→ **ACTIVITY**:
Below are the records to transcribe exactly; do not include any images.

········

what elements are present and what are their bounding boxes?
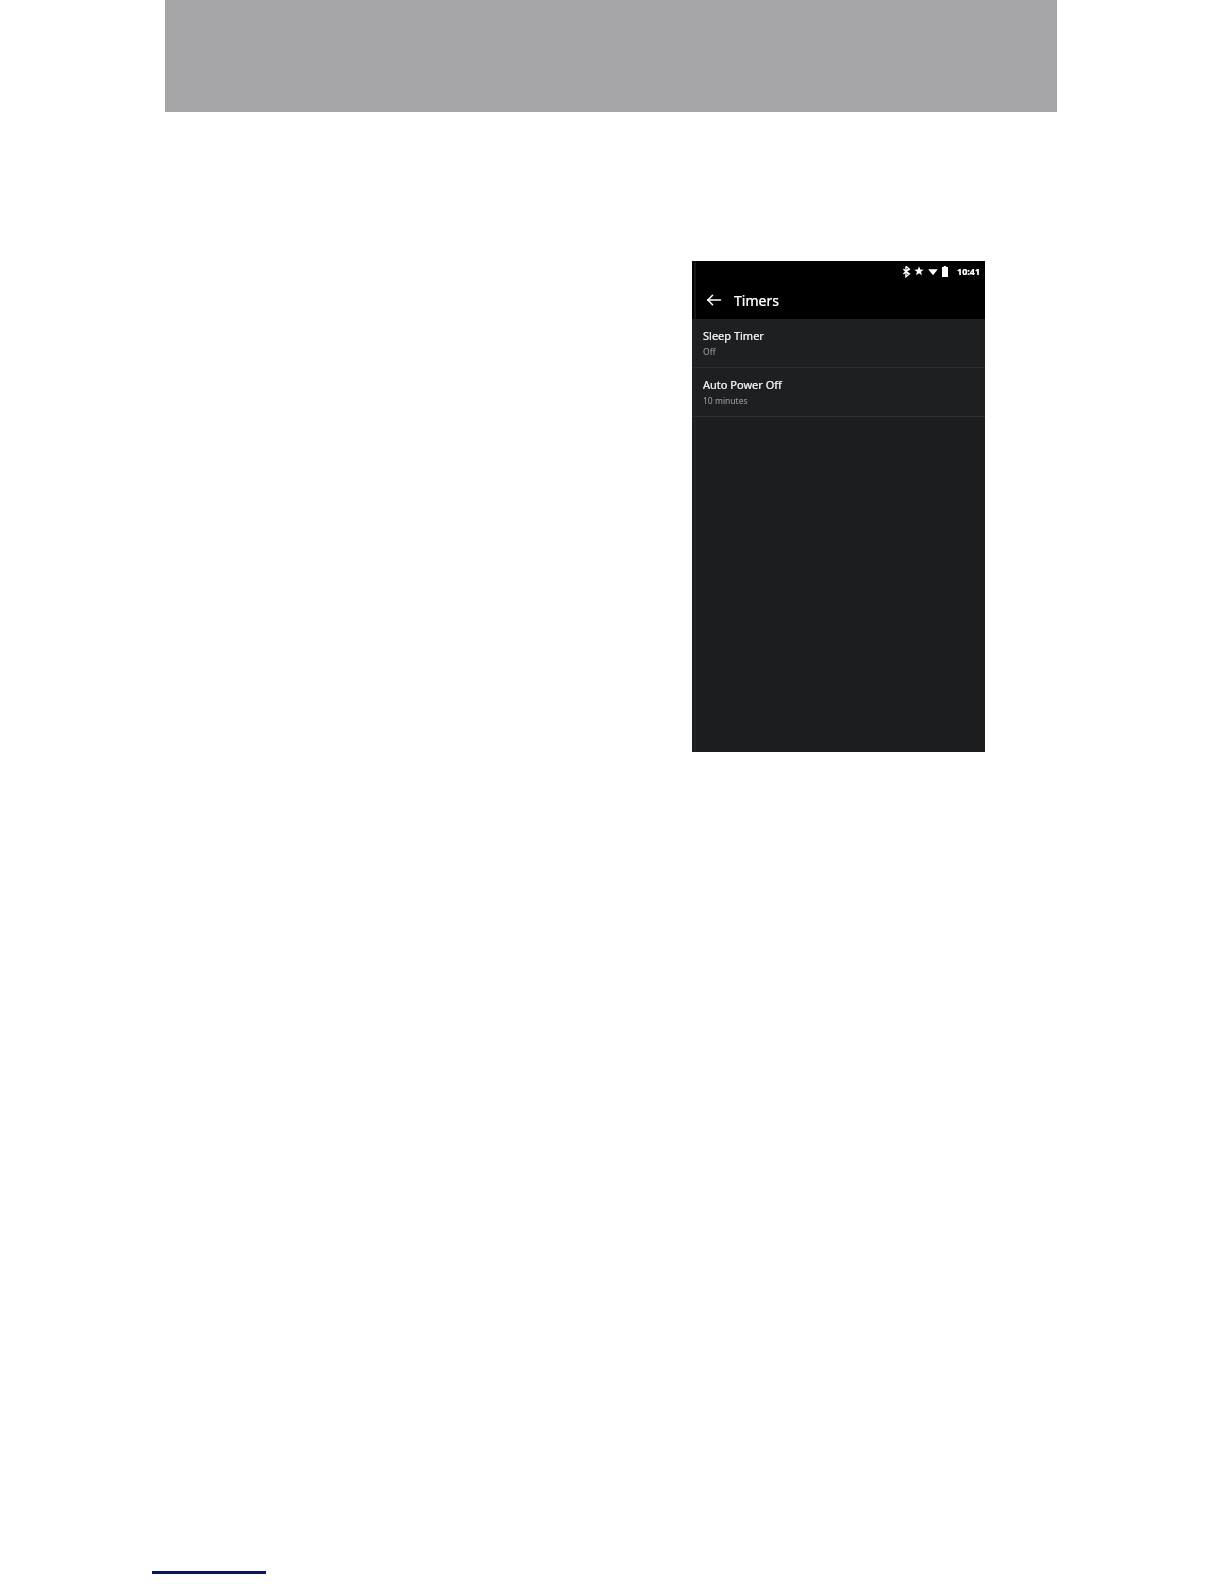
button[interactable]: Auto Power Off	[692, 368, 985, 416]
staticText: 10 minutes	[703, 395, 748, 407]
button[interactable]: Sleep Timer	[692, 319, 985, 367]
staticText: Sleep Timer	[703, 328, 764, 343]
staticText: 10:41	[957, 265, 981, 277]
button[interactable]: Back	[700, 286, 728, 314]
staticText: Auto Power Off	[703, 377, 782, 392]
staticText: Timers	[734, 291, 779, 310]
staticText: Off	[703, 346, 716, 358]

········

→ **ANSWER TO THIS TASK**:
what elements are present and what are their bounding boxes?
button[interactable]: Auto Power Off	[692, 368, 985, 416]
staticText: 10 minutes	[703, 395, 748, 407]
button[interactable]: Sleep Timer	[692, 319, 985, 367]
staticText: Sleep Timer	[703, 328, 764, 343]
staticText: 10:41	[957, 265, 981, 277]
button[interactable]: Back	[700, 286, 728, 314]
staticText: Auto Power Off	[703, 377, 782, 392]
staticText: Timers	[734, 291, 779, 310]
staticText: Off	[703, 346, 716, 358]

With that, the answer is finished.